• **EXERCISE**
Wherever a line in the data below holds "additional", copy that line.

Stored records

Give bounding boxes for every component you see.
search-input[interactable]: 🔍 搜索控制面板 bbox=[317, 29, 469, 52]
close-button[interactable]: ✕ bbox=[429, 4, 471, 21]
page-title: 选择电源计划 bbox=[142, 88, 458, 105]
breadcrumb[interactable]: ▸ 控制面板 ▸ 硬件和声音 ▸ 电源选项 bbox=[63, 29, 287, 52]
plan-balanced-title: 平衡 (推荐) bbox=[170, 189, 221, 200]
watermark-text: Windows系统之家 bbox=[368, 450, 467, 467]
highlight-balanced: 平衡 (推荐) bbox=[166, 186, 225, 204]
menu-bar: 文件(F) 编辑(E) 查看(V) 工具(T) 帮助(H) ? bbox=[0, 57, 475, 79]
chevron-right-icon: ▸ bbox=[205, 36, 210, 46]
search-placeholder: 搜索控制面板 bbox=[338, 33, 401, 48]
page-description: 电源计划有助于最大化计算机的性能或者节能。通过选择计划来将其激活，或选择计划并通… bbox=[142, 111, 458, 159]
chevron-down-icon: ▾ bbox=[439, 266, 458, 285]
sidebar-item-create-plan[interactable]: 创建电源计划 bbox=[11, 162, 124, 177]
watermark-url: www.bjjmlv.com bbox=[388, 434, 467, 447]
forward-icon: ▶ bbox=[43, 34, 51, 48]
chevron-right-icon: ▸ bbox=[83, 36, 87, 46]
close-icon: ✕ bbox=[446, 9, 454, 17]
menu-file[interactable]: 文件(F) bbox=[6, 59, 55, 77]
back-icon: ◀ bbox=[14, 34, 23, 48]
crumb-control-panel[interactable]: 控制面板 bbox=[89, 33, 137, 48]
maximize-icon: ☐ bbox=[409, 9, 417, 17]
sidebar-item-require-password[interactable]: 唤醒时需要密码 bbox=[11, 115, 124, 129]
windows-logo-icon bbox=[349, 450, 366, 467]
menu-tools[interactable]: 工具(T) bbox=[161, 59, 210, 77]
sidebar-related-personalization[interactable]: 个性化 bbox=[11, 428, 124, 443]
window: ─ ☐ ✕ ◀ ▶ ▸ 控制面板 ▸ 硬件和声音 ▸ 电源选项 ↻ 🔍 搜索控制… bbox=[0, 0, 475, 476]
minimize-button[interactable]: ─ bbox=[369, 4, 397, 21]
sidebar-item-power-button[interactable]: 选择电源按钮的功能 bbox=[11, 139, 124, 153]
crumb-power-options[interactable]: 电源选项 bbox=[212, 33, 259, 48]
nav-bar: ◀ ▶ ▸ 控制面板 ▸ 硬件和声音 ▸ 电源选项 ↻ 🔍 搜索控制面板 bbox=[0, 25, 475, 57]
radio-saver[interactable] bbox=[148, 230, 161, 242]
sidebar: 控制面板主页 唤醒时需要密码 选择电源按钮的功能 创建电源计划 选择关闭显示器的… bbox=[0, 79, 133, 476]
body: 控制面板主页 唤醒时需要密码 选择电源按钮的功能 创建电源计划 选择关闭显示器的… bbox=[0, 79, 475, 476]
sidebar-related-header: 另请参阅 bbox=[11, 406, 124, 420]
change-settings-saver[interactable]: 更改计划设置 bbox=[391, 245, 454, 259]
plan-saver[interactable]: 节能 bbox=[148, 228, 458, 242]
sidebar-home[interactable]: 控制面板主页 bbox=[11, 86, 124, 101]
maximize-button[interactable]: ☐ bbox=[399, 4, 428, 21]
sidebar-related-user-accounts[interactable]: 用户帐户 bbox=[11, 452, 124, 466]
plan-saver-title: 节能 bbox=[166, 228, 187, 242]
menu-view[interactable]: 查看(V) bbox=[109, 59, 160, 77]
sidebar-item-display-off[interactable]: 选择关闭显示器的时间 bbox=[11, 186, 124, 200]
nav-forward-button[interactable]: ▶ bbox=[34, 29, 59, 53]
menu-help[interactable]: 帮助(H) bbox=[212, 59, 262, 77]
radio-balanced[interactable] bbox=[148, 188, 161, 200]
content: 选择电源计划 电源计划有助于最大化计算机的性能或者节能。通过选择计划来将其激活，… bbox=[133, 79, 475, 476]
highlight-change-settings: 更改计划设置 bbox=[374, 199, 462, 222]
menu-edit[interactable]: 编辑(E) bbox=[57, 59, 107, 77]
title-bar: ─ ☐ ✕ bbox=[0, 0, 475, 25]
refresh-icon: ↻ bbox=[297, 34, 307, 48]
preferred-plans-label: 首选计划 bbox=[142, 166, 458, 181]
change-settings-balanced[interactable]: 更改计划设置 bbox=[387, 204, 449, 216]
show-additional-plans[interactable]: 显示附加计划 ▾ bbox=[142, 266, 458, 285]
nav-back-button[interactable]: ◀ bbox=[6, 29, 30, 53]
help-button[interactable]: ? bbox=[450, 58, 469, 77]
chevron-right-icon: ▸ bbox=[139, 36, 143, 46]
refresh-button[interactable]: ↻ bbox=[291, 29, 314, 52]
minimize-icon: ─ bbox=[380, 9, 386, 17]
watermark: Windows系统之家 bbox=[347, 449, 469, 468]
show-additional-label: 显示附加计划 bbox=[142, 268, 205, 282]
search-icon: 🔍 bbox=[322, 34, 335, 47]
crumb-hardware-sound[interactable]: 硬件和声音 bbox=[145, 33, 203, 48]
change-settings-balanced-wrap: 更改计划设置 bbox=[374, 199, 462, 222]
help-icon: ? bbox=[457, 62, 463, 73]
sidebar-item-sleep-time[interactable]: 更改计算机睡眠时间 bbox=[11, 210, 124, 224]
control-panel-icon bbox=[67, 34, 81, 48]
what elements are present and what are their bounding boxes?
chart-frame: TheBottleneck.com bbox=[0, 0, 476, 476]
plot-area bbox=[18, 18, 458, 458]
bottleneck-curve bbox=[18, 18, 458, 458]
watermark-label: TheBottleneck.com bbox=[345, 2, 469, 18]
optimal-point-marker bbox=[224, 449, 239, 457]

• **REPLY TO THE EXERCISE**
show-additional-plans[interactable]: 显示附加计划 ▾ bbox=[142, 266, 458, 285]
show-additional-label: 显示附加计划 bbox=[142, 268, 205, 282]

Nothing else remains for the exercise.